What is not spelled out in the bill is the enormous administrative burden these requirements impose on the DAF sponsoring organizations. These are the 501(c)(3) charitable organizations that facilitate giving by housing the charitable savings accounts, providing information and research for donors and distributing the DAF funds to other charities as recommended by the donors. While some DAF sponsors are charitable arms of for-profit institutions, they are themselves nonprofit charitable organizations.
That’s why it is so concerning to think through what they would have to comply with under this proposal. Let’s take the example of a 15-year DAF. If S. 1981 were enacted, the sponsoring organization would have to implement new overhead systems to track every dollar put into a DAF to make sure each dollar is paid out within 15 years of when that dollar is put into the DAF. Not only that, but the sponsor must also track the related appreciation for each donation and ensure that is paid out within 15 years.

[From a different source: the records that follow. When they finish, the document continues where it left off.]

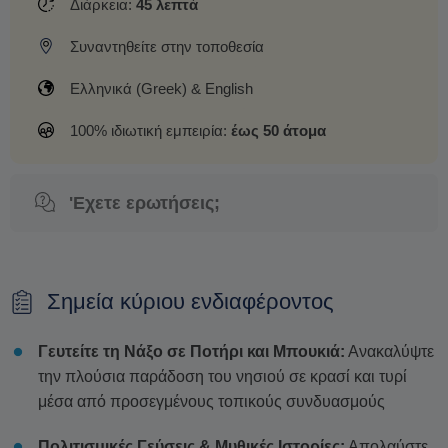
Διάρκεια:
45 λεπτά
Συναντηθείτε στην τοποθεσία
Ελληνικά (Greek) & English
100% ιδιωτική εμπειρία:
έως 50 άτομα
'Εχετε ερωτήσεις;
Σημεία κύριου ενδιαφέροντος
Γευτείτε τη Νάξο σε Ποτήρι και Μπουκιά:
Ανακαλύψτε
την πλούσια παράδοση του νησιού σε κρασί και τυρί
μέσα από προσεγμένους τοπικούς συνδυασμούς
Πολιτισμικές Γεύσεις & Μυθικές Ιστορίες:
Απολαύστε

Keeping in mind that a donor may contribute into their DAF throughout the year and distribute funds out to charities throughout the year, this tracking alone is an onerous burden.
While this may be expensive for large sponsors, it would be an even steeper burden for smaller sponsoring organizations. Either way, it will result in higher administrative expenses and fees for donors. Higher fees mean fewer dollars for charities. This runs absolutely counter to the goal of getting more resources into the hands of charities and the communities they serve.

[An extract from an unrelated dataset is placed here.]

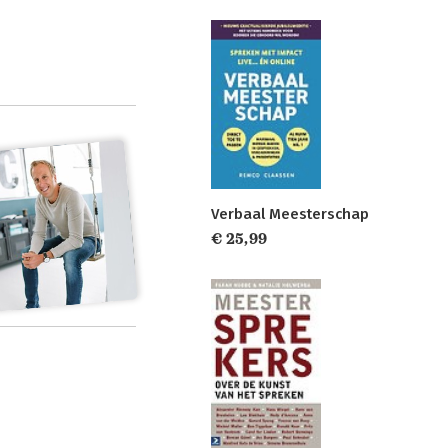
Verbaal Meesterschap
€ 25,99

Community Foundations not Exempt from Overhead
The bill does include a weak and complicated exemption for some community foundations, common DAF sponsors. However, to escape the burden outlined in the section above, a qualified community foundation would have its own increased compliance hurdles. For example, to fit the exemption as a qualified community foundation, an organization must prove they hold at least 25% of their assets outside of DAFs. Even more of a hardship: it would also have to track each individual with a DAF to ensure that individual does not have DAFs that aggregate to over $1 million or that they are not paying out at least 5% of the DAFs’ value annually.
These new administrative burdens would impose higher costs on community foundations – siphoning resources that would otherwise be put to use making a difference in their communities.
Other Burdens Throughout Legislation
This is only the tip of the iceberg when it comes to the administrative burdens that would be imposed by S. 1981. Part of the reason DAFs are so popular is the ease with which donors may contribute complex or non-cash assets to charity. The multi-faceted and complicated rules this measure would impose for these donations involve forcing the assets’ sale before deductions can be taken and requiring a web of written “acknowledgments” from the sponsoring organization to the donor and to the IRS. In the case of community foundations, Jeff Hamond explained in a recent Chronicle of Philanthropy piece that the rules would put community foundations at a disadvantage:
“Community foundations are often the only charity in a region with the expertise to accept gifts of real estate, closely-held stock, or other assets. It’s a critical part of the value they provide local donors, who rely on community foundations to help them easily liquidate such assets and make contributions to local charities through their DAF. But the legislation would change the rules around such gifts for DAFs, while leaving current law in place for other charities. This action would make donors far less willing to use community foundation DAFs for these gifts and more likely to take their giving to other large charities that can process them.”
Public charities would have to jump through new hoops when they receive anonymous DAF contributions under the proposed requirement that all such donations be treated as coming from one person. This burden would make it more difficult to meet the public support test.
Private foundations would be required to report new information on their DAF gifts to the IRS – another hurdle, given the donor privacy implications of this kind of disclosure. Even the prohibition on private foundations counting the salaries and expenses of family members toward payout is an unnecessary administrative headache. Separating out expenses based on familial relationships is just another cost that will detract from the resources used for the causes Americans care about, without any valid justification.
With no evidence that this bill would increase the resources for charities, there is no reason to impose a slate of administrative burdens on the charities and their supporters. We all share the goal of encouraging and fostering charitable giving. It is clear to many that S. 1981 and its administrative nightmare would not help accomplish that goal.